BOSTON (GenomeWeb) – By the fourth quarter of 2019, participants in the National Institutes of Health's All of Us Research Program will be able to see their own sequencing and blood assay data online.
Since All of Us is collecting samples and health data from 1 million people at healthcare facilities all over the country, the only way this information dissemination will work is because NIH and its partners are standardizing the results according to the Observational Medical Outcomes Partnership (OMOP) Common Data Model. All of Us also is normalizing phenotypic information on the Substitutable Medical Apps, Reusable Technology (SMART) on FHIR framework, based on the Fast Healthcare Interoperability Resources (FHIR) standard.
In a keynote address to open the annual Bio-IT World Conference & Expo here yesterday, John Wilbanks, chief commons officer at Sage Bionetworks, was clear about his preference for those standards to promote interoperability.
"Choose OMOP or SMART on FHIR and don't choose anything else," he said. The openness of standards and of data itself is key, according to Wilbanks, a longtime advocate of open data.
Wilbanks called open science a "suite of methods" that can raise the confidence level that researchers have in scientific claims and talked about "justification" of science.
"If there are two [journal articles], we don't know which one of them has claims that are more scientifically justified than the other one because one of them may have run the same experiment 150 times and it worked once and one of them may have run the same experiment 150 times and it worked 150 times in a row," Wilbanks explained in a separate interview with GenomeWeb.
"One of those in my opinion is much more justified than the other, but the process of publishing it collapses all that," he said. "Making the data available, making the claims that we're going to be investigating available … we evaluate how justified that paper is."
At Bio-IT, Wilbanks showed a collage of photos of Labradoodles and fried chicken that resulted from an online photo search for Labradoodles, humorously illustrating how working with a limited data set can create inadequate algorithms. The search engine apparently had been trained to spot the designer breed of dog based more on color than other factors such as fur patterns, shape, and facial characteristics.
"It's a data problem," Wilbanks said. The same thing often happens when machines try to find genomic variants of nonwhite people since research pools in the US and Western Europe tend to be heavily skewed toward white subjects, according to Wilbanks.
In this sense, he said, open data is a tool to fight for justice. "We don't just need more science. We need more 'just' science," Wilbanks said, noting that All of Us is striving for a more diverse research cohort.
Open data also potentially could change the paradigm of researching for the purpose of getting published in peer-reviewed journals.
"If you've got an algorithm to analyze genetic cancer data, it would be really nice if you could test that against a benchmark that's an open benchmark for doing cancer data analysis. And if you can't beat the benchmark, you probably shouldn't publish," Wilbanks said.

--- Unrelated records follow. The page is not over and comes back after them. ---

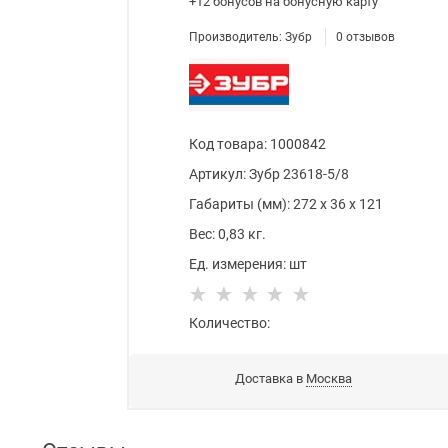
+12 бонусов
на бонусную карту
Производитель:
Зубр
0
отзывов
Код товара
:
1000842
Артикул:
Зубр 23618-5/8
Габариты (мм):
272
x
36
x
121
Вес:
0,83
кг.
Ед. измерения:
шт
Количество:
Доставка в
Москва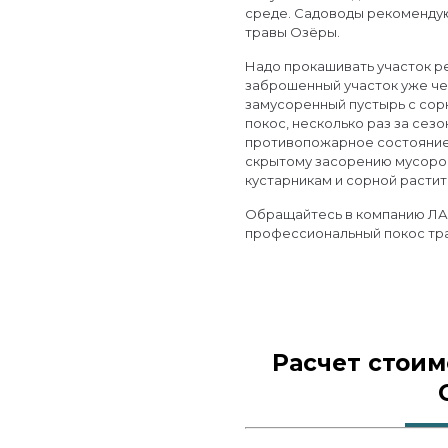
среде. Садоводы рекоменду
травы Озёры.
Надо прокашивать участок р
заброшенный участок уже че
замусоренный пустырь с сор
покос, несколько раз за сезо
противопожарное состояние 
скрытому засорению мусоро
кустарникам и сорной расти
Обращайтесь в компанию ЛАЗ
профессиональный покос тр
Расчет стоим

"There are all of these things that open science can create that are not the artifacts of most modern academic science, which are papers," he said. This might include computer code, algorithms, or raw datasets.
Open science also can allow for informal peer review before research is even submitted for publication.
"It's good at benchmarking things like algorithms. It's good at dealing with things like biased training sets. It has all sorts of really important social goods, but it's not better, faster, cheaper," Wilbanks said. "It's just better."
With 2019 marking 10 years since Sage Bionetworks spun out of Merck's Rosetta Inpharmatics unit, Wilbanks said that the nonprofit is making a push this year to convince researchers to create "reusable data" in the same way that open-source software has led to "reusable" code.
"The old joke in my field has always been that that other people's data is like other people's toothbrushes. You don't want to use it," he told GenomeWeb.
Sometimes that is because scientists tend to strip out many of the insights before they report results, but often it is due to the fact that researchers do not have or will not make the time to annotate their data in a way that would make their findings more useful to others.
"Until, in my opinion, we figure out how to get machine learning and [artificial intelligence] to do that annotation for us, it's going to be really hard to have data get as reusable as open-source software is," Wilbanks said. "But we will eventually get there."